Isso levou, entre outras questões, à criação de um plano de reestruturação, batizado de Win Now (“vencer agora”, em tradução livre), comandado pelo CEO da marca, Elliott Hill.
O plano é fundamentado em uma série de “medidas deliberadas para fortalecer a base (da empresa), aprimorar a forma como competimos e construir um modelo projetado para entregar crescimento lucrativo de longo prazo”, explica a companhia.

Demissões em massa
Entre as determinações está a demissão de centenas de funcionários. Em janeiro, 775 vagas foram cortadas como parte de uma estratégia para acelerar a automação. Já nos próximos meses, como parte da fase final do plano, o setor de tecnologia deve sofrer baixa.
É esperado que mais de 1,4 mil colaboradores sejam demitidos, de acordo com o vice-presidente e diretor de operações da Nike, Venkatesh Alagirisamy. Esse número representa pouco menos de 2% da força de trabalho global da Nike, e engloba funcionários na América do Norte, na Ásia e na Europa.
Ainda mais, o plano inclui modernização da famosa linha de calçados Air, realocação de parte da produção da Converse e integração das cadeias de suprimentos.
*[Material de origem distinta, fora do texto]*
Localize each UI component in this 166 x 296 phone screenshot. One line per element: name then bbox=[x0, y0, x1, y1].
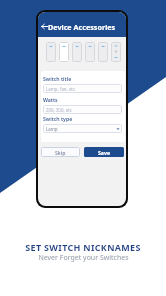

Nike dá mais uma bola fora
A Nike se envolveu em mais uma polêmica ao tentar se retratar pelo cartaz na fachada de sua loja antecedendo a Maratona de Boston. A frase “Corredores, bem-vindos. Caminhantes, tolerados” não foi bem recebida pelo público, que considerou ela ofensiva e segregadora.

Com a repercussão negativa, a Nike tentou reverter a situação com a divulgação de um comunicado no qual se retrata pela fala, mas se exime de culpa ao tentar justificar o posicionamento.
Em nota à imprensa, a marca diz que querem que “mais pessoas se sintam bem-vindas na corrida, independentemente do ritmo, da experiência ou da distância”. Junto com a remoção do cartaz, ela também afirmou que o intuito da ação era incentivar os participantes da Maratona de Boston, mas que esse caso não cumpriu com o objetivo.